The main focus being that you are in a slight calorie surplus and also consuming enough protein to fuel your body.

To find a starting point for your calories, use a calorie calculator such as this one.

You will find suggested intake levels depending on your activity level so make sure you are honest with yourself to get accurate results.

Studies and experts recommend that you aim for a .25 – .5% increase in body weight each week while bulking.

As for protein, muscle building is highly effective when protein is consumed at a level between .7 and 1 gram per pound of bodyweight.

All these numbers might seem a little overwhelming, so how does this look like when put into effect?

Lets take a random 20 year old male who weights 150 pounds, is 5 foot 6 inches tall and workouts out 3 times a week.

The calculator suggests eating 2461 calories per day to gain half a pound each week. That fits right within our goal rate.

Once you start dieting its important to keep track of your food intake as well as your weight. If you are gaining too slowly or too fast, you can adjust quickly before it becomes a problem.

How do you know if you are ready to start a PHUL workout?

The PHUL routine is made up of a lot of compound movements.

Because of this and the fact that you will be lifting heavy weight, it’s a good idea not to start this program unless you have a good stability level.

Without the correct form, balance, core strength and experience, it’s easy to get hurt doing these types of movements with a lot of resistance.

If you are new to resistance training or just don’t yet have the confidence that you can be in this program in a safe manor, take some time going to the gym and working with lighter weights.

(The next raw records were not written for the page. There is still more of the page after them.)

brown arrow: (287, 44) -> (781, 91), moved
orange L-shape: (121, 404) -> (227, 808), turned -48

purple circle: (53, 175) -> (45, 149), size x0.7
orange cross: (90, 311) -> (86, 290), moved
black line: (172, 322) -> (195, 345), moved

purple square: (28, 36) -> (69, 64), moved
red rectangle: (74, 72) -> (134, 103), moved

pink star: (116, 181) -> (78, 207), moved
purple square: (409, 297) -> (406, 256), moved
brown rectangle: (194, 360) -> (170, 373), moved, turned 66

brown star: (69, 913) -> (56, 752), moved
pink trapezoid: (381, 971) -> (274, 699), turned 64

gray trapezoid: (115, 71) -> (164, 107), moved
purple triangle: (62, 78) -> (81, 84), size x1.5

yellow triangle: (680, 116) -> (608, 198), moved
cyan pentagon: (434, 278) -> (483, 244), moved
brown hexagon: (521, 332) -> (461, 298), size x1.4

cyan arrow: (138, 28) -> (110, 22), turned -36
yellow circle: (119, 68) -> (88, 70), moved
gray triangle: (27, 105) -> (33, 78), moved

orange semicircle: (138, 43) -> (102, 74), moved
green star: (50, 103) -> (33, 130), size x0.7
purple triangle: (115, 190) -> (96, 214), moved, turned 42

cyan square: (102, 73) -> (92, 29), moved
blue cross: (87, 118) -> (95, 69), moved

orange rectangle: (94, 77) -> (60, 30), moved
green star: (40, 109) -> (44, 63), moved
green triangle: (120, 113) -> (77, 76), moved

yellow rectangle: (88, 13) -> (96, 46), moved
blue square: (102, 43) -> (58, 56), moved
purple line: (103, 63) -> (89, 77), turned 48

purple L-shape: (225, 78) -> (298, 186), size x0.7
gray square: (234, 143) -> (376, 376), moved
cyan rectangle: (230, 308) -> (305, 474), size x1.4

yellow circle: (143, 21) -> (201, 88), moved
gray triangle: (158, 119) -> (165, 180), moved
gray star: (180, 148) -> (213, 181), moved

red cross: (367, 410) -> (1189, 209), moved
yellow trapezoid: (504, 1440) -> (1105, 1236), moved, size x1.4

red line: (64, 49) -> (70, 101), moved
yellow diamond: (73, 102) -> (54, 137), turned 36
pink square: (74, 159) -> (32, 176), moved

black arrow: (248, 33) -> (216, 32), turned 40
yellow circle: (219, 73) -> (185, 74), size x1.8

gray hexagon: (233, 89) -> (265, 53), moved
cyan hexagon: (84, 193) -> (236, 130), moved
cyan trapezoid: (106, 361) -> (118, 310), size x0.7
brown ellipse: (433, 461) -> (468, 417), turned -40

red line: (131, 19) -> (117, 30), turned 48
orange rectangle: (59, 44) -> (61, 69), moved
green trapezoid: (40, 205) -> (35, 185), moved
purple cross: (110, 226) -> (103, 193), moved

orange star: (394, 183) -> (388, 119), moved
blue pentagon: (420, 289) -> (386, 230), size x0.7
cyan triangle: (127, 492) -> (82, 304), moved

Focus on correct form with free weights and compound movements. Understand the connection between your mind and body.

Is The Program Effective?

Finally, is the PHUL workout even effective?

Because of the programs structure of hitting hypertrophy and max strength techniques, you should definitely see some kind of gains.

Of course, if you focused on each of those two goals individually in a routine you would see bigger respective results.

Combining both does add a variety if you are in need of it, and paired with the right diet, could very well see you bigger and a lot stronger as intended.

The split of 2 days and breaks in between is also very manageable in most weekly schedules and gives enough rest for your body to recover as needed.

As mentioned before, you don’t need to do the PHUL workout in gym, the exercises can be modified for home use as well.

But overall, it seems like a good program and whether it can be successful or not is up to you on a variety of important factors.

You should be seeing results from it, you should be able to be consistent, and just as important as anything else, you have to be able to enjoy the process.

For any other input or personal experiences a good place to check out is reddit.

PHUL workout reddit posts are just a search away on google and can actually be pretty valuable in advice and establishing connections.

Anyways, good luck. Wish you all the gains.